Psychological horror that crawls under your skin, supernatural fiction that genuinely disturbs, gothic novels that trade in dread, and survival horror that makes you afraid of the dark — sorted by what kind of scared you want to be.
Horror is the only genre where the reader’s subjective response is the entire point. A thriller can succeed on plot mechanics alone. A romance can succeed on character chemistry alone. Horror succeeds only if it produces unease in the specific reader who is reading it — which is why recommending horror is both harder and more personal than any other genre. What terrifies one reader is ridiculous to another.
The genre has had a significant literary rehabilitation since the mid-2010s. Shirley Jackson was always taken seriously; Paul Tremblay and Carmen Maria Machado brought the same literary seriousness to contemporary horror. Stephen Graham Jones’s The Only Good Indians (2020) and Paul Tremblay’s A Head Full of Ghosts are as carefully constructed as any literary fiction while being genuinely terrifying. If you want a starting point: The Haunting of Hill House for classic gothic psychological horror, A Head Full of Ghosts for literary horror, Bird Box for pure survival dread.

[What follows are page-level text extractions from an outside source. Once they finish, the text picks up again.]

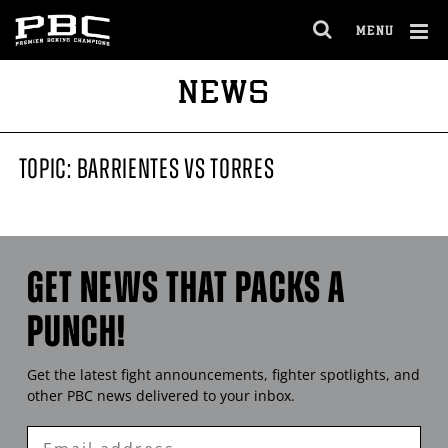
MENU
OPEN
FULL
Cl
NEWS
SITE
Ov
NAVIGA
TOPIC: BARRIENTES VS TORRES
GET NEWS THAT PACKS A
PUNCH!
Get the latest fight announcements, fighter spotlights, and
other
PBC
news delivered to your inbox.
Enter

Horror works only when it works on you specifically. A scene that leaves one reader sleepless is laughable to another — which makes recommending it harder, and more personal, than any other genre. What the best horror shares is precision: it knows exactly what it's trying to do to you and it does it. Stephen King's The Shining works because it roots supernatural dread in domestic realism — the breakdown of a family, the isolation of a winter, the specific horror of watching a person you love become someone dangerous. That psychological grounding is what separates great horror from cheap scares.

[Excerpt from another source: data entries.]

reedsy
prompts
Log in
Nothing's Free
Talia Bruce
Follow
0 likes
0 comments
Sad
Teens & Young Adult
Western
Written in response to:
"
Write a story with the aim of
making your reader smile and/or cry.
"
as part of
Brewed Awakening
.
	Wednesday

Shirley Jackson remains the genre's most essential writer. The Haunting of Hill House — its opening sentence alone is a masterclass in atmospheric dread — and We Have Always Lived in the Castle are the two poles of her work: one outward-facing and openly frightening, one inward and quietly devastating. Jackson understood that horror is not about what threatens you but about the gap between how things should be and how they actually are. Paul Tremblay's A Head Full of Ghosts brought that same literary seriousness to contemporary horror and earned comparisons to Jackson from the first review.
Know your tolerance before you start. Psychological horror — ambiguous, slow-burning, more dread than shock — is where to begin if you're new to the genre. Supernatural horror delivers more explicit monsters but the best of it, like King at his peak, earns those monsters by making you care about the humans first. Gothic fiction is the most literary sub-genre and the most patient. Survival horror is the most propulsive. The breakdown below covers all four — find the flavour of scared you're after and start there.
Horror that originates in the mind — whether the threat is real or perceived is often left ambiguous. The best psychological horror makes you unsure whether you should be more afraid of what’s outside or what’s inside.
Horror where the threat is genuinely other-worldly — not a human in a mask, but something that operates by different rules. The best supernatural horror makes you afraid of specific things in specific ways.
Horror as atmosphere — crumbling houses, secrets, dread that accumulates over hundreds of pages rather than arriving in sudden shocks. Gothic fiction rewards patience and punishes the desire for easy resolution.
Horror stripped to its mechanics: a group of people, a threat they can’t reason with, no obvious escape. The subgenre where competence matters and smart decisions still might not save you.